March 1, 2021, 7:28am
Aung San Suu Kyi, Myanmar
Aung San Suu Kyi arrives for an unannounced visit to restive Rakhine state in 2017. PHOTO: AFP / STRINGER 

Myanmar’s ousted civilian leader Aung San Suu Kyi reportedly attended a court hearing via closed video link on Monday and was hit with new charges, according to her defence team, who said she looked healthy.

The junta has kept the 75-year-old leader under house arrest in the capital Naypyitaw since detaining her and overthrowing the civilian government on Feb. 1, ending a decade-long experiment with democracy. Her close ally President Win Myint is also on trial on a number of charges. 

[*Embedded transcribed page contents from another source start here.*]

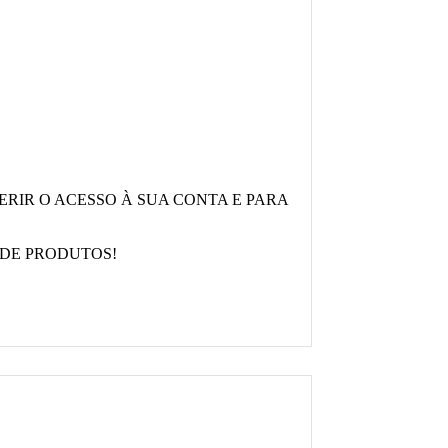
ERIR O ACESSO À SUA CONTA E PARA
 DE PRODUTOS!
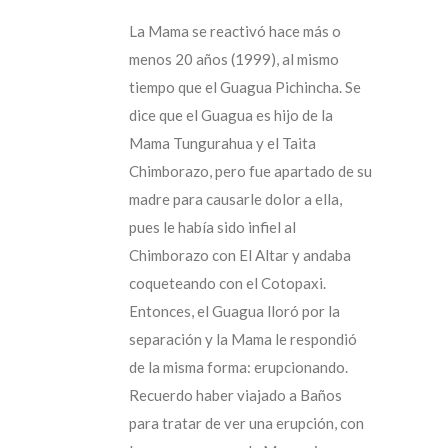
La Mama se reactivó hace más o
menos 20 años (1999), al mismo
tiempo que el Guagua Pichincha. Se
dice que el Guagua es hijo de la
Mama Tungurahua y el Taita
Chimborazo, pero fue apartado de su
madre para causarle dolor a ella,
pues le había sido infiel al
Chimborazo con El Altar y andaba
coqueteando con el Cotopaxi.
Entonces, el Guagua lloró por la
separación y la Mama le respondió
de la misma forma: erupcionando.
Recuerdo haber viajado a Baños
para tratar de ver una erupción, con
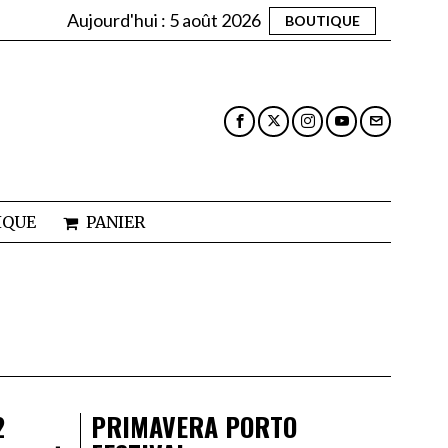
Aujourd'hui :
5 août 2026
BOUTIQUE
IQUE
PANIER
2
PRIMAVERA PORTO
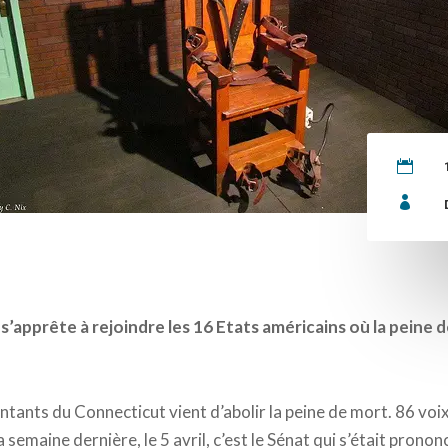


s’apprête à rejoindre les 16 Etats américains où la peine d
tants du Connecticut vient d’abolir la peine de mort. 86 voix
 semaine dernière, le 5 avril, c’est le Sénat qui s’était pronon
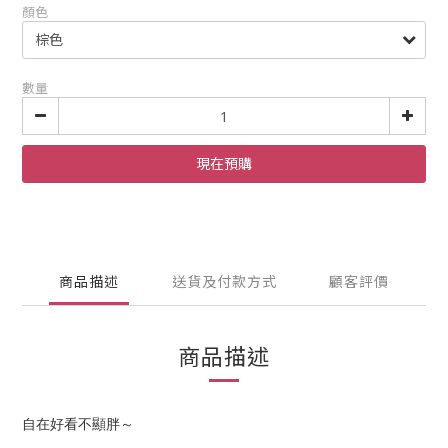
顏色
數量
現在預購
商品描述
送貨及付款方式
顧客評價
商品描述
自在好看不顯胖～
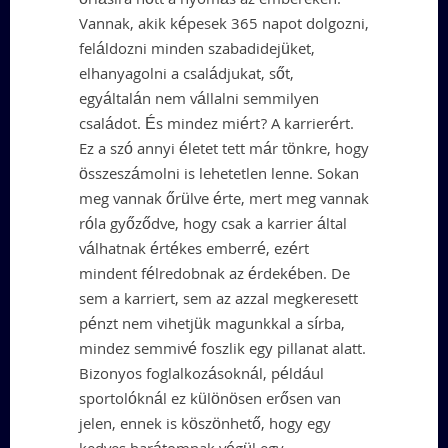
óriásira nőtt a nyomás az embereken.
Vannak, akik képesek 365 napot dolgozni,
feláldozni minden szabadidejüket,
elhanyagolni a családjukat, sőt,
egyáltalán nem vállalni semmilyen
családot. És mindez miért? A karrierért.
Ez a szó annyi életet tett már tönkre, hogy
összeszámolni is lehetetlen lenne. Sokan
meg vannak őrülve érte, mert meg vannak
róla győződve, hogy csak a karrier által
válhatnak értékes emberré, ezért
mindent félredobnak az érdekében. De
sem a karriert, sem az azzal megkeresett
pénzt nem vihetjük magunkkal a sírba,
mindez semmivé foszlik egy pillanat alatt.
Bizonyos foglalkozásoknál, például
sportolóknál ez különösen erősen van
jelen, ennek is köszönhető, hogy egy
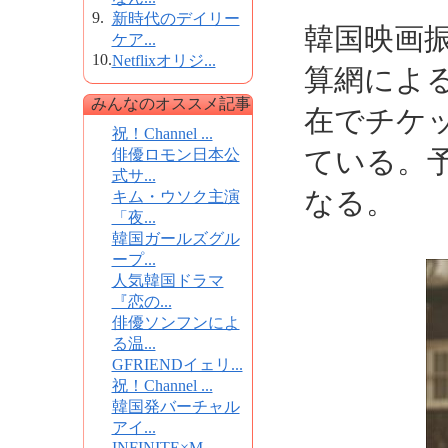
9.
新時代のデイリー
韓国映画
ケア...
10.
Netflixオリジ...
算網による
みんなのオススメ記事
在でチケッ
祝！Channel ...
ている。予
俳優ロモン日本公
式サ...
なる。
キム・ウソク主演
「夜...
韓国ガールズグル
ープ...
人気韓国ドラマ
『恋の...
俳優ソンフンによ
る温...
GFRIENDイェリ...
祝！Channel ...
韓国発バーチャル
アイ...
INFINITE×M...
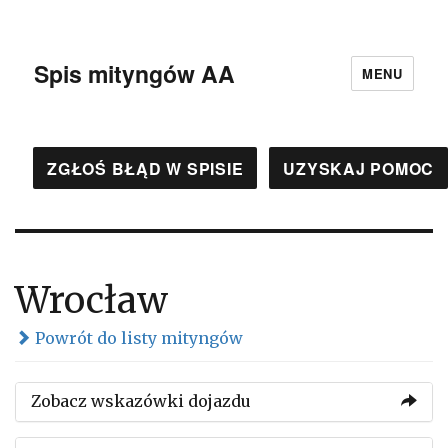
Spis mityngów AA
MENU
ZGŁOŚ BŁĄD W SPISIE
UZYSKAJ POMOC
Wrocław
Powrót do listy mityngów
Zobacz wskazówki dojazdu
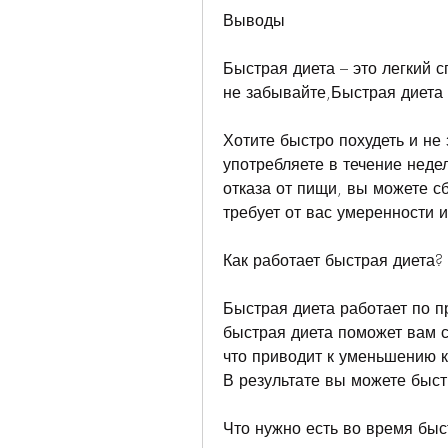
Выводы
Быстрая диета – это легкий с
не забывайте,Быстрая диета 
Хотите быстро похудеть и не 
употребляете в течение недел
отказа от пищи, вы можете сб
требует от вас умеренности 
Как работает быстрая диета?
Быстрая диета работает по п
быстрая диета поможет вам с
что приводит к уменьшению к
В результате вы можете быст
Что нужно есть во время быс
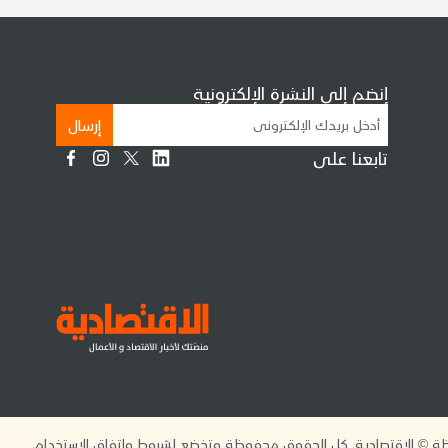
إنضم إلى النشرة الإلكترونية
إرسال
تابعنا على
 © الاقتصادية. كل الحقوق محفوظة وتخضع لشروط واتفاق الاستخدام.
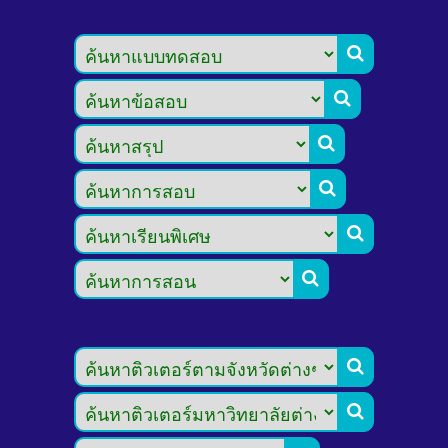








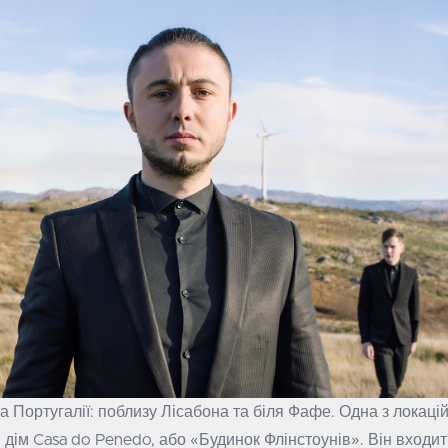
а Португалії: поблизу Лісабона та біля Фафе. Одна з локацій
 дім Casa do Penedo, або «Будинок Флінстоунів». Він входит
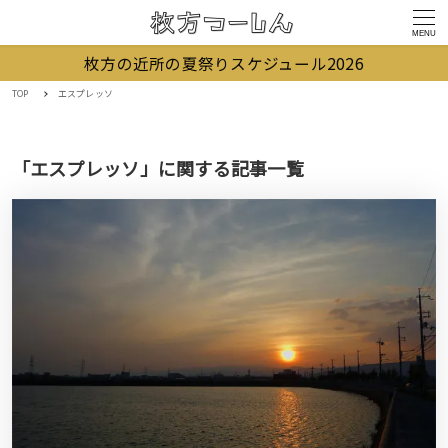
MENU
枚方の近所の夏祭りスケジュール2026
TOP
エスプレッソ
「エスプレッソ」に関する記事一覧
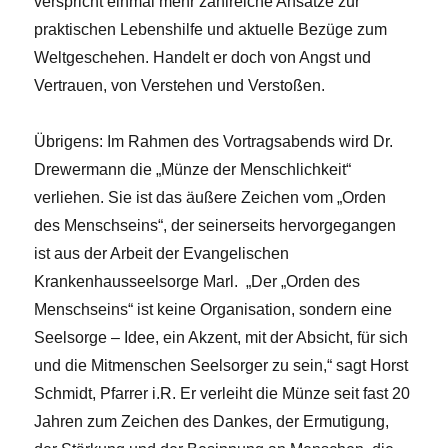
verspricht einmal mehr zahlreiche Ansätze zur
praktischen Lebenshilfe und aktuelle Bezüge zum
Weltgeschehen. Handelt er doch von Angst und
Vertrauen, von Verstehen und Verstoßen.
Übrigens: Im Rahmen des Vortragsabends wird Dr.
Drewermann die „Münze der Menschlichkeit“
verliehen. Sie ist das äußere Zeichen vom „Orden
des Menschseins“, der seinerseits hervorgegangen
ist aus der Arbeit der Evangelischen
Krankenhausseelsorge Marl. „Der „Orden des
Menschseins“ ist keine Organisation, sondern eine
Seelsorge – Idee, ein Akzent, mit der Absicht, für sich
und die Mitmenschen Seelsorger zu sein,“ sagt Horst
Schmidt, Pfarrer i.R. Er verleiht die Münze seit fast 20
Jahren zum Zeichen des Dankes, der Ermutigung,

The rare appearance came as Myanmar descended into deadly violence over the weekend. At least 18 people were killed and 30 others injured during protests on Sunday, UN rights officials said, marking the bloodiest day since nationwide demonstrations swept the country. Rallies continued on Monday as police tried to disperse protesters with tear gas in Yangon, according to social media images.

In February, Suu Kyi was charged with possessing illegal walkie-talkies days after the coup unfolded, then with violating coronavirus health protocols.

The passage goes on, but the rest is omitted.